» **PROBLEM TO WORK ON**
Check each line of the entries. Copy the ones that contain the string "Jaecoo".

---------- WORKING DATA ----------

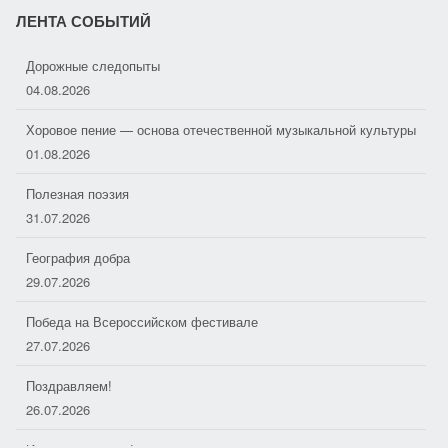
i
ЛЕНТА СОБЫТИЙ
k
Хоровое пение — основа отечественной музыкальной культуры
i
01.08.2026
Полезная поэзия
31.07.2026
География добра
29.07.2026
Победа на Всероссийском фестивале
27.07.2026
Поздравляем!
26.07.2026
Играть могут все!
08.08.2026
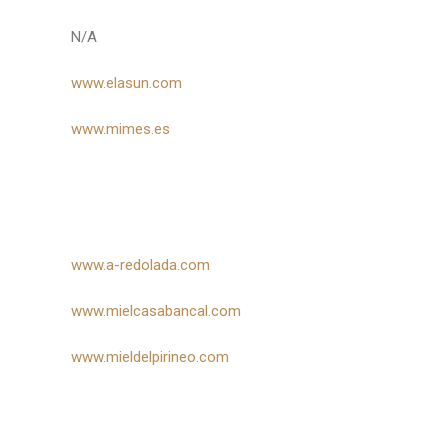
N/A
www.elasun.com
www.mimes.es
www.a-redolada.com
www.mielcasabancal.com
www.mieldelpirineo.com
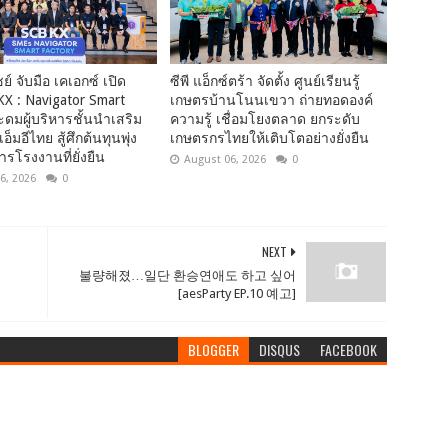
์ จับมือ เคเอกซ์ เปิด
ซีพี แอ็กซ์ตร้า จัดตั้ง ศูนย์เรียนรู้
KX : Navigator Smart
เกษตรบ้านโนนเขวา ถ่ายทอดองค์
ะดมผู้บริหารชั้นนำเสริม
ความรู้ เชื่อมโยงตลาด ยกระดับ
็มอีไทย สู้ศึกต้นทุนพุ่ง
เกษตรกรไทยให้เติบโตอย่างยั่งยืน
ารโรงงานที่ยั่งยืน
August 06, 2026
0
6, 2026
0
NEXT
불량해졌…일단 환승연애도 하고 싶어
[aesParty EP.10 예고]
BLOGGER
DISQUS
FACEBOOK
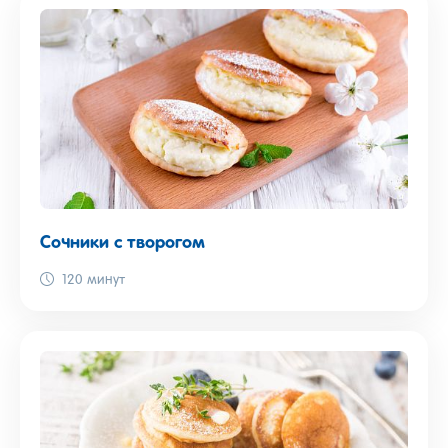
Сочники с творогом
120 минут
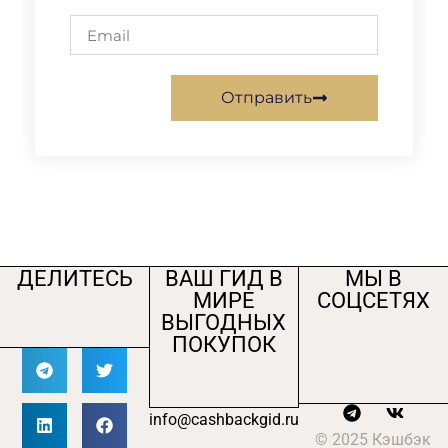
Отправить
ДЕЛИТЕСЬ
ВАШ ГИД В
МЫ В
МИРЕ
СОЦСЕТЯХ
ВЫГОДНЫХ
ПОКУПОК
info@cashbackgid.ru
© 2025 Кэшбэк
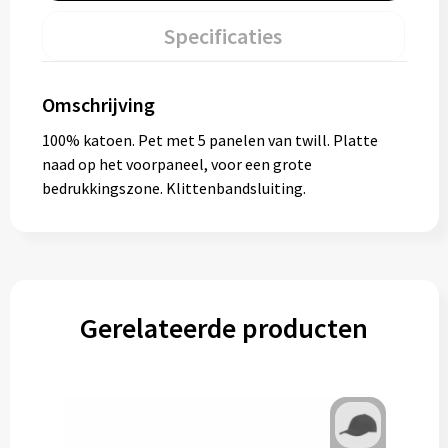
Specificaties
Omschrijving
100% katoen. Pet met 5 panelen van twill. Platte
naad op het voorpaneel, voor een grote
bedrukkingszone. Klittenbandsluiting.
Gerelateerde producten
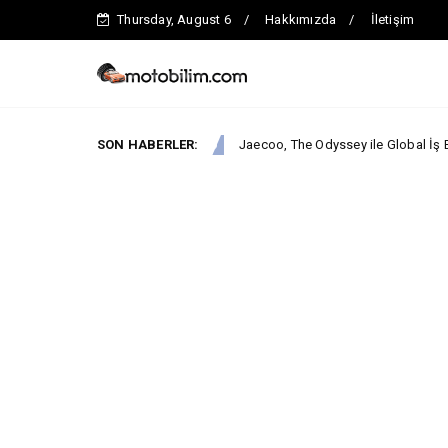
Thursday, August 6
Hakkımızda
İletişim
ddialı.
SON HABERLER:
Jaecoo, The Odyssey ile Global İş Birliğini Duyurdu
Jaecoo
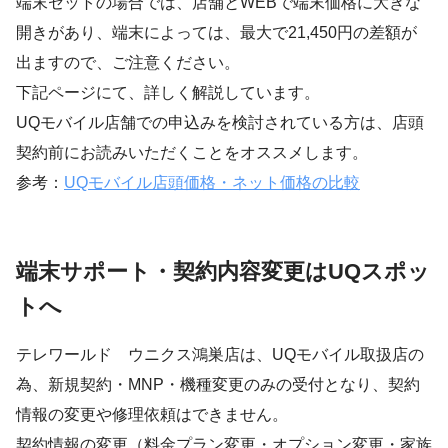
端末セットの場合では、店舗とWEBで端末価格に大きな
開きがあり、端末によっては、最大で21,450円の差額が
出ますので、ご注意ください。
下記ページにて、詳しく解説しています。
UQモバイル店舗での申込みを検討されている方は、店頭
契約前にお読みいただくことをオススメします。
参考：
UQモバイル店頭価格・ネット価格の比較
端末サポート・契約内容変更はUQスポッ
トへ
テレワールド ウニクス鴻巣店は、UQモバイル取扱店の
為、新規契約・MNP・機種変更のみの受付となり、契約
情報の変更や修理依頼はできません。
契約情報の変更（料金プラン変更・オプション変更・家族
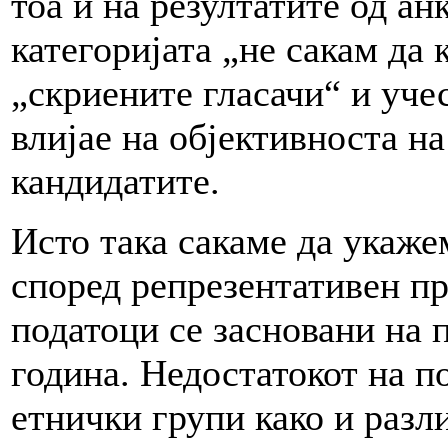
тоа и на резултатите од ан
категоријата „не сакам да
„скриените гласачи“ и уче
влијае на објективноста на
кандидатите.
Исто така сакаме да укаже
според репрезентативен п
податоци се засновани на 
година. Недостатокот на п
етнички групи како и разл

----------

» **EXERCISE SOLUTION**
Jaecoo, The Odyssey ile Global İş Birliğini Duyurdu
Jaecoo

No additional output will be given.